Potentiel local et concurrence locale 

Mes premiers travaux universitaires s'inscrivaient dans la géographie du sport. Dans le sillage de géographes comme Jean-Pierre Augustin, Jean Praicheux et surtout Loic Ravenel, je me suis appliqué à montrer en quoi les hiérarchies sportives se calquaient sur les hiérarchies urbaines. Il s'agit là de considérer une équipe professionnelle comme un « équipement urbain », au même titre qu’une université, un hôpital, un opéra, un centre commercial ou un tramway. On admet que la présence de cet équipement est liée au poids démographique de la ville dans laquelle il se situe. Plus le niveau urbain s’élève, plus nombreux et meilleurs sont les clubs. Ainsi, dans l'ouvrage de référence "Sport, géographie et aménagement" (1995) Jean-Pierre Augustin remarque à propos des équipements et des spectacles sportifs : « à l’échelon le plus vaste, les centres régionaux disposent d’équipes et d’équipements de premier plan et sont capables d’attirer un large public. A l’échelon le plus petit, les centres locaux qui sont les plus rapprochés disposent d’une clientèle et d’équipements de proximité. Enfin, à l’échelon moyen, les centres de district proposent des services et des spectacles intermédiaires ». Voici quelques extraits de ma thèse de 2007 qui peuvent éclairer le cas caennais : 

A l’évidence, l’accès aux compétitions d’élite nationales et continentales ne dépend pas uniquement de la performance sportive. Si aucun critère géographique ne semble contraignant, la simple intuition invite à penser qu’il existe un lien entre la localisation d’un club et sa présence à un niveau sportif. Comme le remarque Bale, « d’une manière générale, les grandes villes n’accueillent pas seulement plus de clubs, elles accueillent aussi les meilleurs clubs. Les grandes villes possèdent le potentiel pour attirer un large public ; un large public engendre de plus grands revenus ; de grands revenus permettent d’acquérir de meilleurs joueurs »
(…)
Il se dégage une logique selon laquelle une ville ne peut supporter plus d’équipes que son marché ne le permet. L’importance d’un budget conséquent varie selon la notoriété des disciplines. Or, toutes les aires urbaines ne sont pas en mesure de répondre à l’exigence budgétaire de tous les sports. De véritables stratégies de promotion d’une discipline plutôt qu’une autre émergent en fonction de la taille des villes. 
(...)
Si le système de promotion/relégation pourrait théoriquement permettre à des petites villes de constituer l’élite des championnats les plus prestigieux, on observe un lien évident entre hiérarchie sportive et hiérarchie urbaine.

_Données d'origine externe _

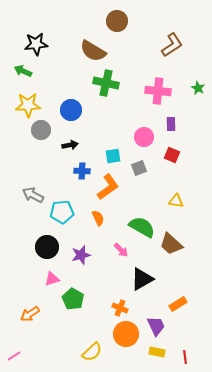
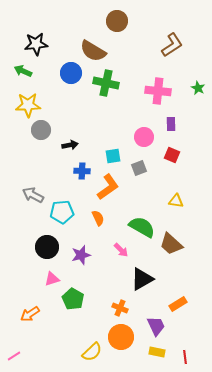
blue circle: moved 37 px up
orange circle: moved 5 px left, 3 px down
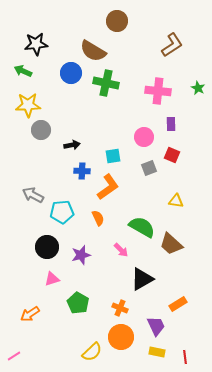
black arrow: moved 2 px right
gray square: moved 10 px right
green pentagon: moved 5 px right, 4 px down
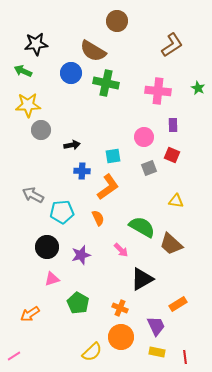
purple rectangle: moved 2 px right, 1 px down
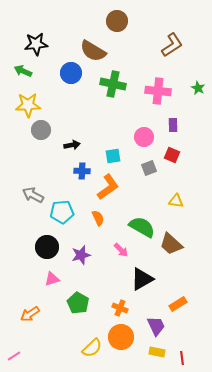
green cross: moved 7 px right, 1 px down
yellow semicircle: moved 4 px up
red line: moved 3 px left, 1 px down
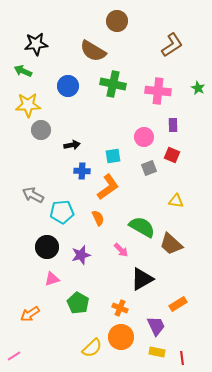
blue circle: moved 3 px left, 13 px down
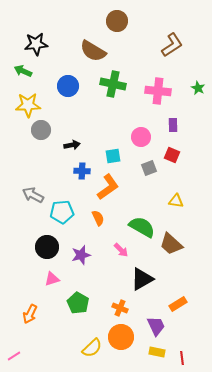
pink circle: moved 3 px left
orange arrow: rotated 30 degrees counterclockwise
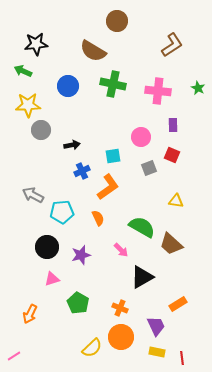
blue cross: rotated 28 degrees counterclockwise
black triangle: moved 2 px up
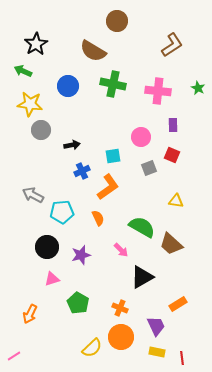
black star: rotated 25 degrees counterclockwise
yellow star: moved 2 px right, 1 px up; rotated 10 degrees clockwise
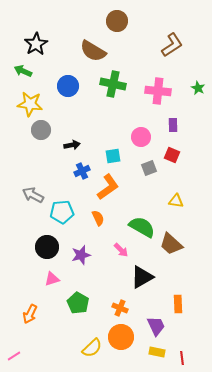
orange rectangle: rotated 60 degrees counterclockwise
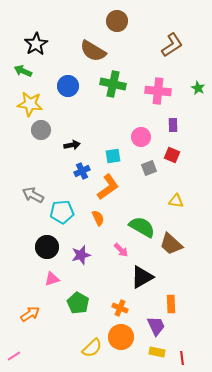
orange rectangle: moved 7 px left
orange arrow: rotated 150 degrees counterclockwise
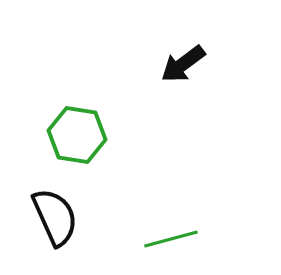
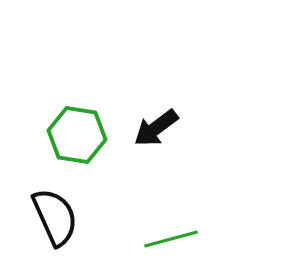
black arrow: moved 27 px left, 64 px down
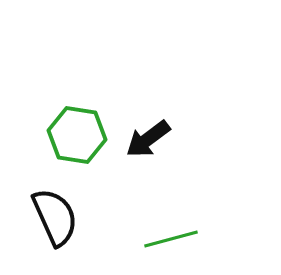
black arrow: moved 8 px left, 11 px down
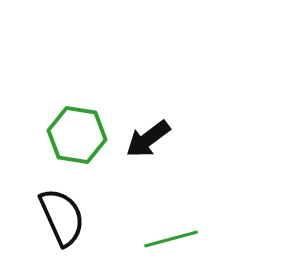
black semicircle: moved 7 px right
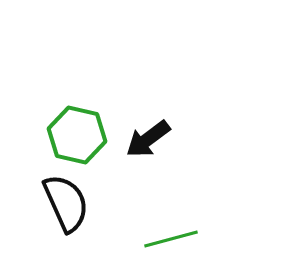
green hexagon: rotated 4 degrees clockwise
black semicircle: moved 4 px right, 14 px up
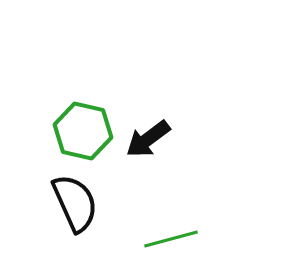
green hexagon: moved 6 px right, 4 px up
black semicircle: moved 9 px right
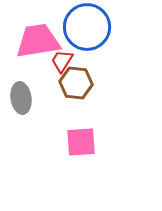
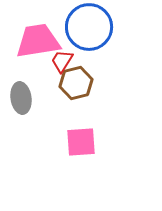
blue circle: moved 2 px right
brown hexagon: rotated 20 degrees counterclockwise
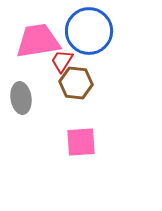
blue circle: moved 4 px down
brown hexagon: rotated 20 degrees clockwise
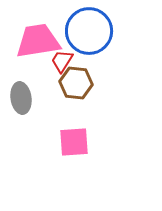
pink square: moved 7 px left
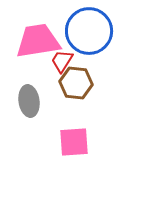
gray ellipse: moved 8 px right, 3 px down
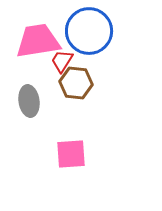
pink square: moved 3 px left, 12 px down
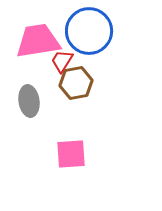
brown hexagon: rotated 16 degrees counterclockwise
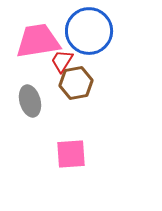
gray ellipse: moved 1 px right; rotated 8 degrees counterclockwise
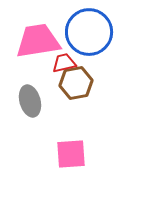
blue circle: moved 1 px down
red trapezoid: moved 2 px right, 2 px down; rotated 45 degrees clockwise
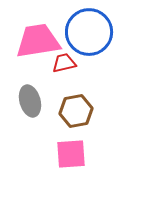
brown hexagon: moved 28 px down
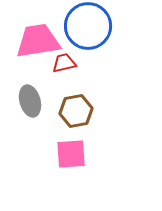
blue circle: moved 1 px left, 6 px up
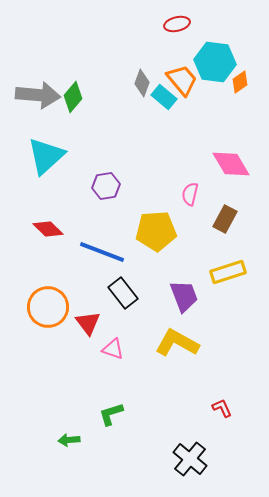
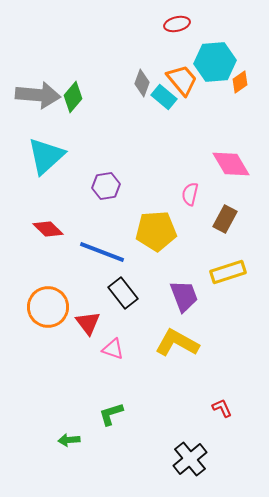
cyan hexagon: rotated 12 degrees counterclockwise
black cross: rotated 12 degrees clockwise
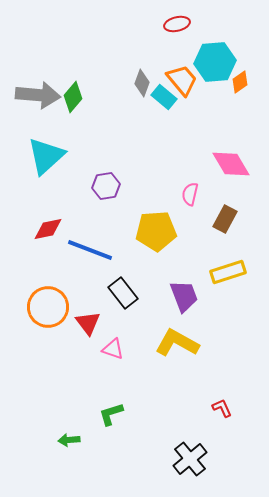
red diamond: rotated 56 degrees counterclockwise
blue line: moved 12 px left, 2 px up
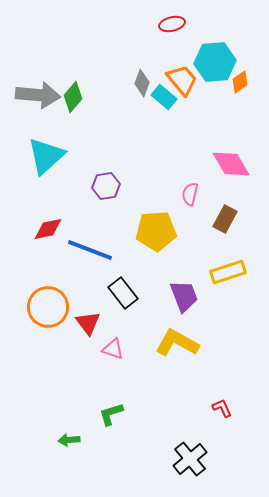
red ellipse: moved 5 px left
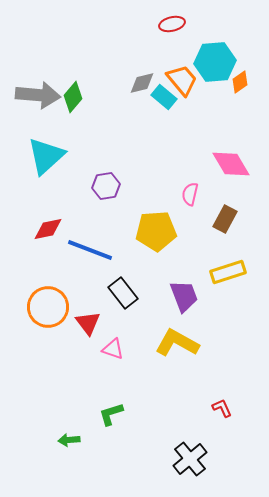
gray diamond: rotated 56 degrees clockwise
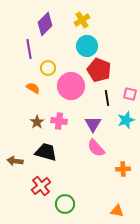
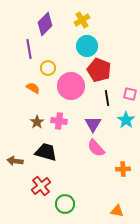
cyan star: rotated 18 degrees counterclockwise
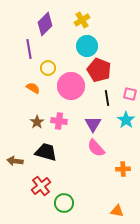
green circle: moved 1 px left, 1 px up
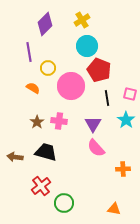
purple line: moved 3 px down
brown arrow: moved 4 px up
orange triangle: moved 3 px left, 2 px up
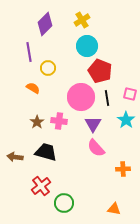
red pentagon: moved 1 px right, 1 px down
pink circle: moved 10 px right, 11 px down
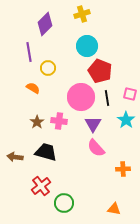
yellow cross: moved 6 px up; rotated 14 degrees clockwise
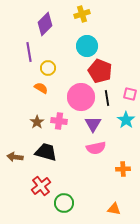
orange semicircle: moved 8 px right
pink semicircle: rotated 60 degrees counterclockwise
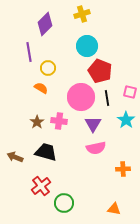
pink square: moved 2 px up
brown arrow: rotated 14 degrees clockwise
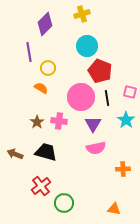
brown arrow: moved 3 px up
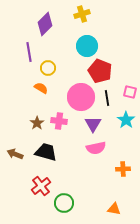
brown star: moved 1 px down
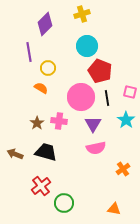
orange cross: rotated 32 degrees counterclockwise
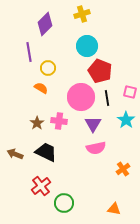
black trapezoid: rotated 10 degrees clockwise
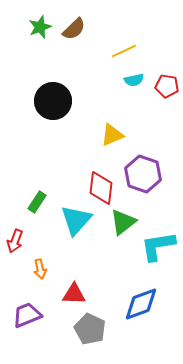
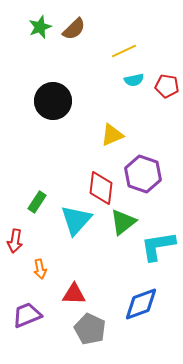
red arrow: rotated 10 degrees counterclockwise
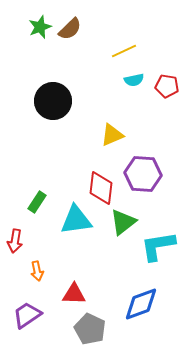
brown semicircle: moved 4 px left
purple hexagon: rotated 15 degrees counterclockwise
cyan triangle: rotated 40 degrees clockwise
orange arrow: moved 3 px left, 2 px down
purple trapezoid: rotated 12 degrees counterclockwise
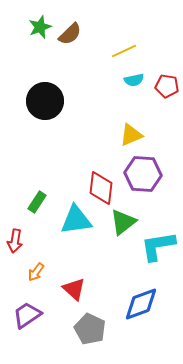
brown semicircle: moved 5 px down
black circle: moved 8 px left
yellow triangle: moved 19 px right
orange arrow: moved 1 px left, 1 px down; rotated 48 degrees clockwise
red triangle: moved 5 px up; rotated 40 degrees clockwise
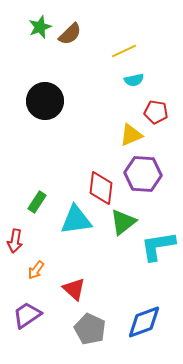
red pentagon: moved 11 px left, 26 px down
orange arrow: moved 2 px up
blue diamond: moved 3 px right, 18 px down
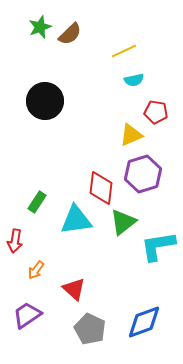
purple hexagon: rotated 21 degrees counterclockwise
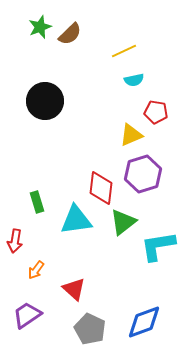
green rectangle: rotated 50 degrees counterclockwise
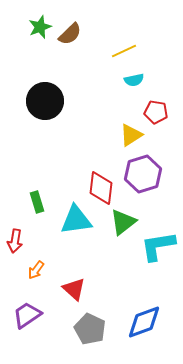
yellow triangle: rotated 10 degrees counterclockwise
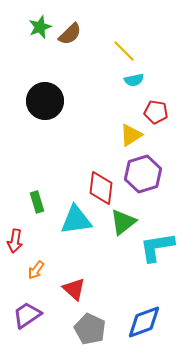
yellow line: rotated 70 degrees clockwise
cyan L-shape: moved 1 px left, 1 px down
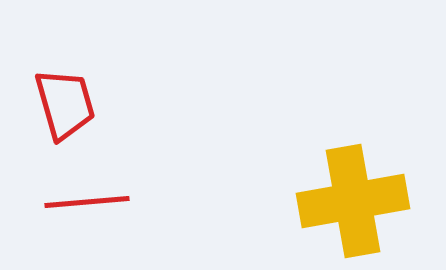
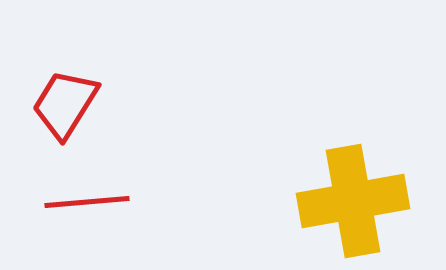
red trapezoid: rotated 132 degrees counterclockwise
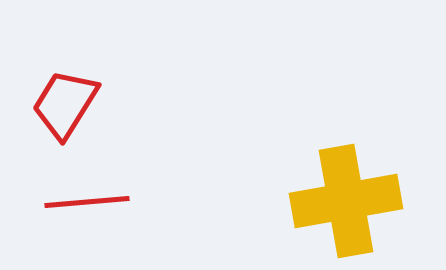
yellow cross: moved 7 px left
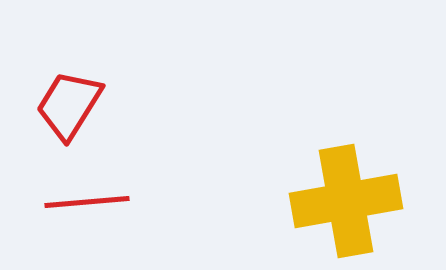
red trapezoid: moved 4 px right, 1 px down
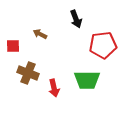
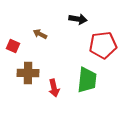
black arrow: moved 2 px right; rotated 60 degrees counterclockwise
red square: rotated 24 degrees clockwise
brown cross: rotated 20 degrees counterclockwise
green trapezoid: rotated 84 degrees counterclockwise
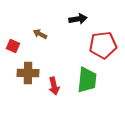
black arrow: rotated 18 degrees counterclockwise
red arrow: moved 2 px up
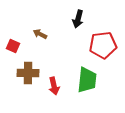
black arrow: rotated 114 degrees clockwise
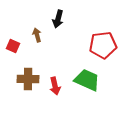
black arrow: moved 20 px left
brown arrow: moved 3 px left, 1 px down; rotated 48 degrees clockwise
brown cross: moved 6 px down
green trapezoid: rotated 72 degrees counterclockwise
red arrow: moved 1 px right
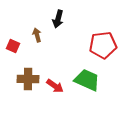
red arrow: rotated 42 degrees counterclockwise
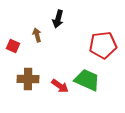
red arrow: moved 5 px right
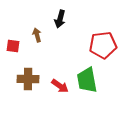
black arrow: moved 2 px right
red square: rotated 16 degrees counterclockwise
green trapezoid: rotated 124 degrees counterclockwise
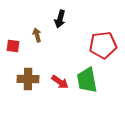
red arrow: moved 4 px up
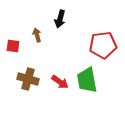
brown cross: rotated 15 degrees clockwise
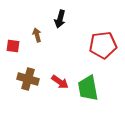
green trapezoid: moved 1 px right, 8 px down
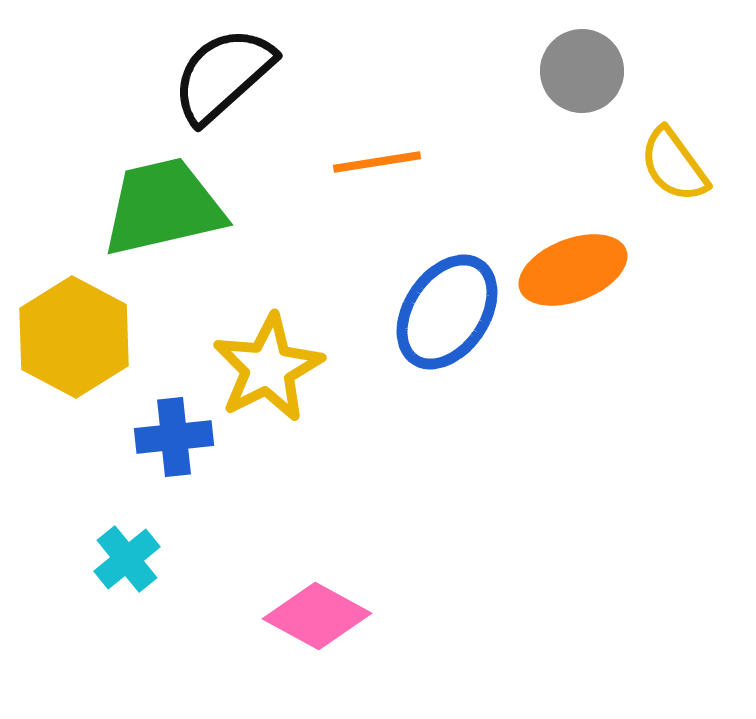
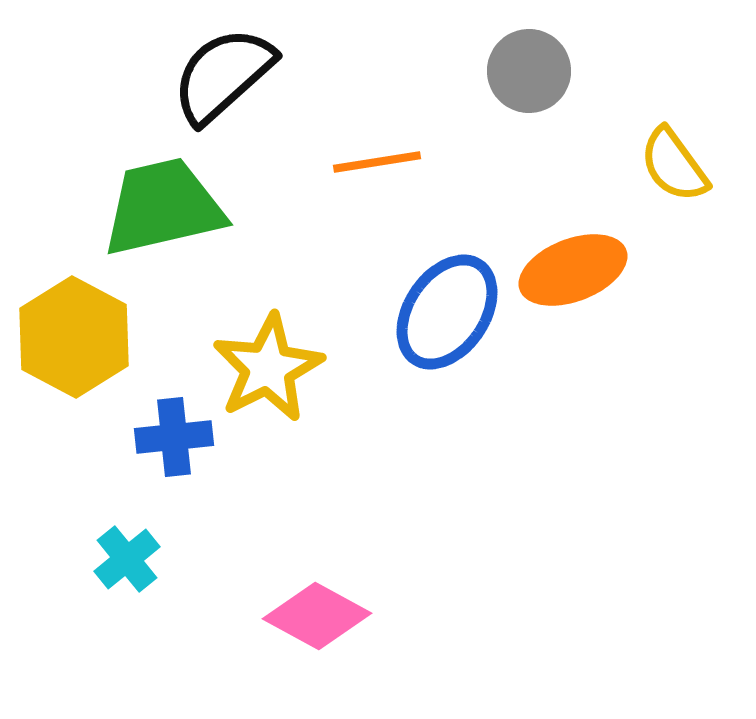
gray circle: moved 53 px left
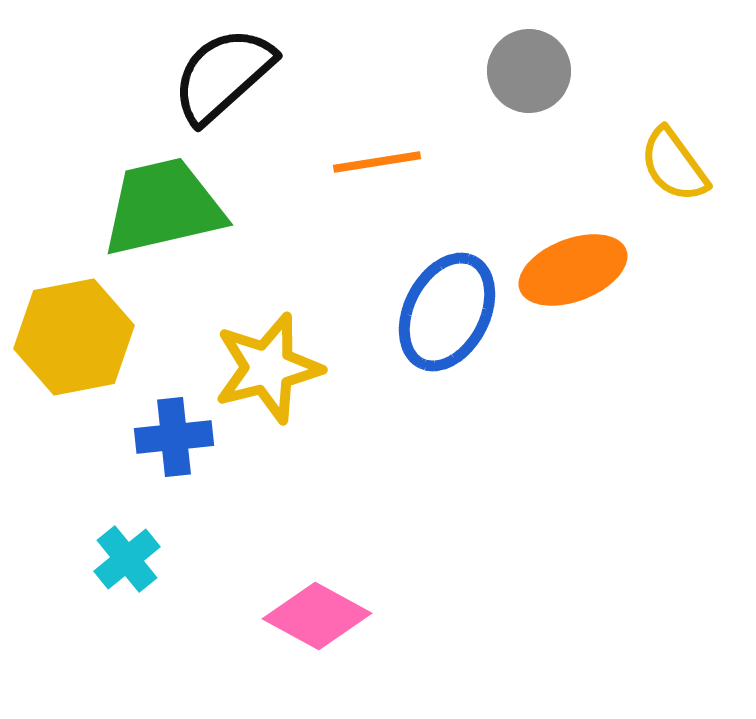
blue ellipse: rotated 7 degrees counterclockwise
yellow hexagon: rotated 21 degrees clockwise
yellow star: rotated 13 degrees clockwise
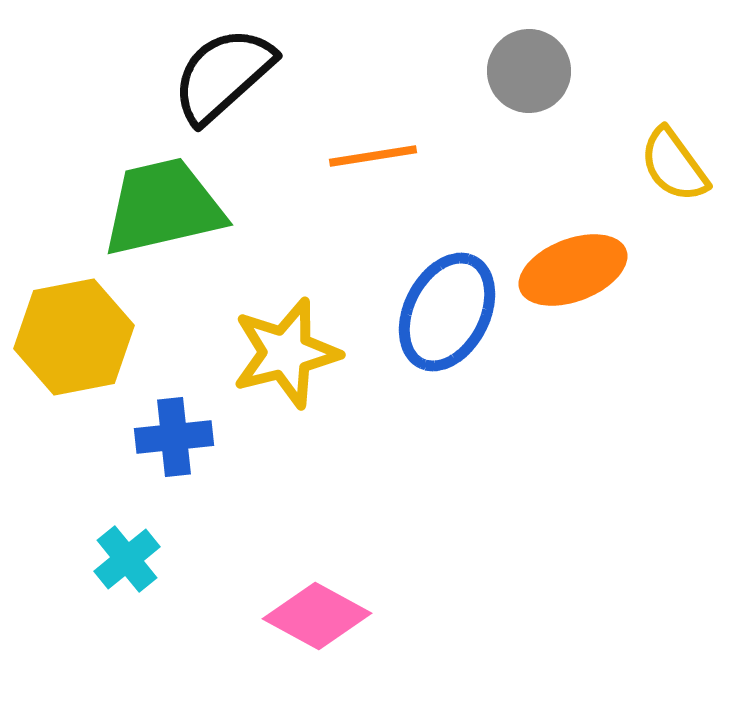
orange line: moved 4 px left, 6 px up
yellow star: moved 18 px right, 15 px up
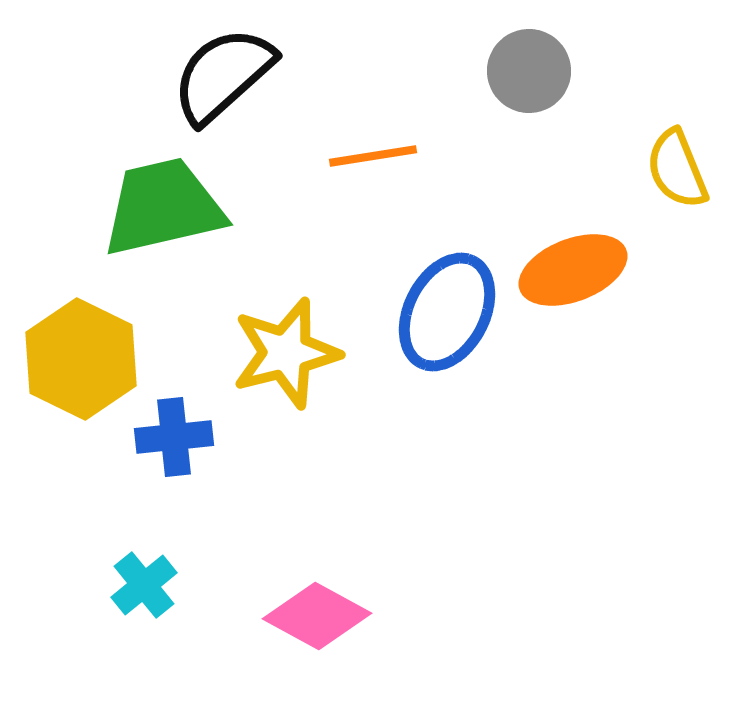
yellow semicircle: moved 3 px right, 4 px down; rotated 14 degrees clockwise
yellow hexagon: moved 7 px right, 22 px down; rotated 23 degrees counterclockwise
cyan cross: moved 17 px right, 26 px down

Les stratégies urbaines sportives qui se dessinent, par certains aspects, sont similaires au système nord-américain. Les plus grandes aires urbaines sont en mesure de supporter une offre sportive variée, répondant en cela à la diversité de la demande sociale. Les plus petites se spécialisent en favorisant la mono-activité ; en 2005-2006, c’est le cas de 68 aires urbaines. 41 (60%) d’entre elles comptent moins de 100 000 habitants. Les villes moyennes doivent faire face à un choix stratégique. Pas assez petites pour se contenter d’un seul sport, pas assez grandes pour en supporter sereinement plusieurs, le choix est qualitatif : à un club de football, le plus souvent de L2, on associe du basket-ball ou encore un sport collectif mineur.

Le calendrier

Dans l'idéal il faudrait mener une analyse pointue de la capacité des clubs à se maintenir durablement parmi l'élite : quels sont leurs budgets, comment fluctuent les affluences, sont-ils soutenus par les collectives locales? Celle-ci consentiraient-elles à rénover des installations sportives? Les fans sont-ils en mesure de soutenir plusieurs clubs sur un marché du spectacle sportif bien fourni? Pour prendre la mesure de cela - sans même tenir compte du pouvoir d'achat - il suffit de regarder la calendrier des clubs à domicile. Les habitants de Caen auront le choix entre 54 offres de sport réparties sur 37 journées. Pour 11 d'entre-elles, il faudra choisir. Notez que le hockey, le basket et le handball s'en sortent plutôt bien : sur les 17 matches du Stade Malherbe disputés à Caen (rappelons que les 2 autres seront joués au Mans en début de saison), seulement 6 entrent en concurrence. S'il faut retenir un date, cochez le 29 novembre : les 4 équipent évoluent à domicile. Le mois de novembre est d'ailleurs le plus chargé avec 10 rencontres programmées. Il y a 4 autres dates avec 3 matches en concurrence. 
Calendrier des matches à domicile des clubs caennais

le Stade Malherbe : le club de football dispute un long championnat de 38 journées dont 17 au Stade d'Ornano. A nouveau en Ligue 1, il n'a pas à craindre de voir son public préférer d'autres offres sportives. Notez qu'il a même la chance de voir le match contre le PSG se disputer en semaine. On sait ces dates mobiliser moins de monde. Il y a fort à parier que le stade sera plein pour la venue des stars parisiennes.

les Drakkars : la saison régulière est massée en hiver : 8 des 13 matches à domicile ont lieu de novembre en janvier. Il faudra parfois choisir entre le hockey et le basket. Notez que la confrontation contre les prestigieux voisins de Rouen peut être une belle façon de se remettre des Noël.

le CBC : défait une seule fois en saison régulière l'année dernière, malheureux sur un shoot au buzzer pour la montée, le club de basket est parvenu à attirer et fidéliser un public enthousiaste. Il n'était pas rare de voir le Palais des Sports rempli de 3000 personnes. 6 de ses 13 matches à domicile sont en concurrence avec le Stade Malherbe. Notez que le 17 janvier, les basketteurs comme les footballeurs joueront contre Rennes.

Caen Handball : le club parvient à attirer de 1400 à 2000 personnes au Palais des Sports. Des rencontres sont diffusées sur la chaine locale Normandie TV. Dans la lutte pour le prestige régionale, la JS Cherbourg est montée en ProD2. Le club caennais a t-il les moyens de rejoindre les manchots? Sur les 11 matches à domicile, 6 sont en confrontation avec le basket. Cela devrait appeler des modifications de calendrier puisque les deux clubs partagent la même salle. 

Notez que je n'ai pas intégrer le club de l'USO Mondeville basket qui évolue en LFB dans une commune limitrophe à Caen.